WHAT THE TASK ASKS:
In the listing below, the lines starting with the line with "Vergleichen & Entscheiden (449, 2000)" and going on through the line with "Disclaimer (788, 2220)" are to be reproduced exactly, and only those.

RECORDS SHOWN:
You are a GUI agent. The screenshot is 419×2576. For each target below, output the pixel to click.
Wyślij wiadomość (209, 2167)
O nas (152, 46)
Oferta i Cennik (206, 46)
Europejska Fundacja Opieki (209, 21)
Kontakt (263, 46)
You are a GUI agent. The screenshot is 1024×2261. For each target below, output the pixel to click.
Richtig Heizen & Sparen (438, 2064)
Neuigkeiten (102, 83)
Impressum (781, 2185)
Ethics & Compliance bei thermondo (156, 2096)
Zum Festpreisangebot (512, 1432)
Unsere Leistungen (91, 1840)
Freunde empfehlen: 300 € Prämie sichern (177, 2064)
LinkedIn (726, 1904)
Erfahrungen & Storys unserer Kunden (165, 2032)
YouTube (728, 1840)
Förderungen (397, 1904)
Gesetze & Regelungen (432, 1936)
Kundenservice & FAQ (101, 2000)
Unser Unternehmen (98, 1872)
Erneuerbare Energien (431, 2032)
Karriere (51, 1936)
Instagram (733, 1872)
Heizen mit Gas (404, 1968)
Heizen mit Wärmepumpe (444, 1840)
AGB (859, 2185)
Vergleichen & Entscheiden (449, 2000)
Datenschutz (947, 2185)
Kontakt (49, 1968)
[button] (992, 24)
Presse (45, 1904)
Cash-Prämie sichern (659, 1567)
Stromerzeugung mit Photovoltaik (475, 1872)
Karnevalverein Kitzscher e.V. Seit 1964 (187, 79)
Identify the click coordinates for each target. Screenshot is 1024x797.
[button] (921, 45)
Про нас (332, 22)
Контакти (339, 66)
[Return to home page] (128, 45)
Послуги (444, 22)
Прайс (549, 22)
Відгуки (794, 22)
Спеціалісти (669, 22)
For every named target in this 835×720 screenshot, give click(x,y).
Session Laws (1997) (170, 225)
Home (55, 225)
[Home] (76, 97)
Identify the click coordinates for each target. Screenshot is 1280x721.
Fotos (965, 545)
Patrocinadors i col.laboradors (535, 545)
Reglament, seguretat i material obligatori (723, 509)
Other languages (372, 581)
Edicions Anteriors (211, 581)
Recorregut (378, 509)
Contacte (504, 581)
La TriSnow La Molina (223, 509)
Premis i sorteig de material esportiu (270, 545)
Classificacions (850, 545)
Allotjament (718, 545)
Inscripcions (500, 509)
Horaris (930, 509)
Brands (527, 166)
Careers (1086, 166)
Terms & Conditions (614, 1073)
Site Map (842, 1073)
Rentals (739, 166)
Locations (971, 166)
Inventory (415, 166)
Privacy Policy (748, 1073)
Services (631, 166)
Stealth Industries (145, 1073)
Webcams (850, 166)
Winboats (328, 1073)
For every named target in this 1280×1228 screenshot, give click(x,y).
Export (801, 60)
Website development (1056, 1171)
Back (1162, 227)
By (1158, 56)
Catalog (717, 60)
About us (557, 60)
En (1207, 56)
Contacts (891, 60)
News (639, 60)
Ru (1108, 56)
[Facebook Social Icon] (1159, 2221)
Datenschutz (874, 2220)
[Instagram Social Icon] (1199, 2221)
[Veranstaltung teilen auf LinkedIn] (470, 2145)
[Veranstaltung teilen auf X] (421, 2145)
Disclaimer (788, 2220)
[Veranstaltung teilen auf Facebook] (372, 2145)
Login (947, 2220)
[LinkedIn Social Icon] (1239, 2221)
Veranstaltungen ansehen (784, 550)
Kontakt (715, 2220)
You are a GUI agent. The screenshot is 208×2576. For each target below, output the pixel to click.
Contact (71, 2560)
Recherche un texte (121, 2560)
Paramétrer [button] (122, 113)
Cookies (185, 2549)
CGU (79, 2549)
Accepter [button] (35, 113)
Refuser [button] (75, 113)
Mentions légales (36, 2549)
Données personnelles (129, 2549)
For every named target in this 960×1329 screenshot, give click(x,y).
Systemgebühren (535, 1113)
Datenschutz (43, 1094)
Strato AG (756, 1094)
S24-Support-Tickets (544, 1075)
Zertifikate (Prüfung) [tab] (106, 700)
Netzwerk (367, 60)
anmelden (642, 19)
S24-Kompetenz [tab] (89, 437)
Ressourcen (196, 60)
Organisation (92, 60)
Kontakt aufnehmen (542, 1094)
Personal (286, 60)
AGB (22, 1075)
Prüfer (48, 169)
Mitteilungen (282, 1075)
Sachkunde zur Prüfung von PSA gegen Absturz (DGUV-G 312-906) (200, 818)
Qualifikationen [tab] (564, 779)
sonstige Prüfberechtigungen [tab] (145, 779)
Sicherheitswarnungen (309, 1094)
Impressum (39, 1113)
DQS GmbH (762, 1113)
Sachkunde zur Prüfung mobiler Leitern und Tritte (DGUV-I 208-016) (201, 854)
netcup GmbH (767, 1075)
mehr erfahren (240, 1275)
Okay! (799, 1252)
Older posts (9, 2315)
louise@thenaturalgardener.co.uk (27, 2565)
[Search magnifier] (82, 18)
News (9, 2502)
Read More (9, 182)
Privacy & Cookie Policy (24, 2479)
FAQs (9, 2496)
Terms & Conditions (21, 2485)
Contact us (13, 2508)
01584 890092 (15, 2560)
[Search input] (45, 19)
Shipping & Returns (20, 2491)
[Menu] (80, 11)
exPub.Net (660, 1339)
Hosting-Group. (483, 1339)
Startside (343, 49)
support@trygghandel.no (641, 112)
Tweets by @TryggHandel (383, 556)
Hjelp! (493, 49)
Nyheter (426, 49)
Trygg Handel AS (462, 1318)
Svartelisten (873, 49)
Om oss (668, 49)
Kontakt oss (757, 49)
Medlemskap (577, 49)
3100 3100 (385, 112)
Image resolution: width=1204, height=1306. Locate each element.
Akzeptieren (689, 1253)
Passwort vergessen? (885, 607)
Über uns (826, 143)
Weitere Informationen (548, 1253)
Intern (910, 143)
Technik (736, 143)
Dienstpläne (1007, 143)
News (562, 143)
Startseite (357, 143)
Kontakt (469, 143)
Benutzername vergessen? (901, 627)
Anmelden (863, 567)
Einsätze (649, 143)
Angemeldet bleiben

SOLUTION:
Vergleichen & Entscheiden (449, 2000)
Datenschutz (947, 2185)
Kontakt (49, 1968)
[button] (992, 24)
Presse (45, 1904)
Cash-Prämie sichern (659, 1567)
Stromerzeugung mit Photovoltaik (475, 1872)
Karnevalverein Kitzscher e.V. Seit 1964 (187, 79)
Identify the click coordinates for each target. Screenshot is 1024x797.
[button] (921, 45)
Про нас (332, 22)
Контакти (339, 66)
[Return to home page] (128, 45)
Послуги (444, 22)
Прайс (549, 22)
Відгуки (794, 22)
Спеціалісти (669, 22)
For every named target in this 835×720 screenshot, give click(x,y).
Session Laws (1997) (170, 225)
Home (55, 225)
[Home] (76, 97)
Identify the click coordinates for each target. Screenshot is 1280x721.
Fotos (965, 545)
Patrocinadors i col.laboradors (535, 545)
Reglament, seguretat i material obligatori (723, 509)
Other languages (372, 581)
Edicions Anteriors (211, 581)
Recorregut (378, 509)
Contacte (504, 581)
La TriSnow La Molina (223, 509)
Premis i sorteig de material esportiu (270, 545)
Classificacions (850, 545)
Allotjament (718, 545)
Inscripcions (500, 509)
Horaris (930, 509)
Brands (527, 166)
Careers (1086, 166)
Terms & Conditions (614, 1073)
Site Map (842, 1073)
Rentals (739, 166)
Locations (971, 166)
Inventory (415, 166)
Privacy Policy (748, 1073)
Services (631, 166)
Stealth Industries (145, 1073)
Webcams (850, 166)
Winboats (328, 1073)
For every named target in this 1280×1228 screenshot, give click(x,y).
Export (801, 60)
Website development (1056, 1171)
Back (1162, 227)
By (1158, 56)
Catalog (717, 60)
About us (557, 60)
En (1207, 56)
Contacts (891, 60)
News (639, 60)
Ru (1108, 56)
[Facebook Social Icon] (1159, 2221)
Datenschutz (874, 2220)
[Instagram Social Icon] (1199, 2221)
[Veranstaltung teilen auf LinkedIn] (470, 2145)
[Veranstaltung teilen auf X] (421, 2145)
Disclaimer (788, 2220)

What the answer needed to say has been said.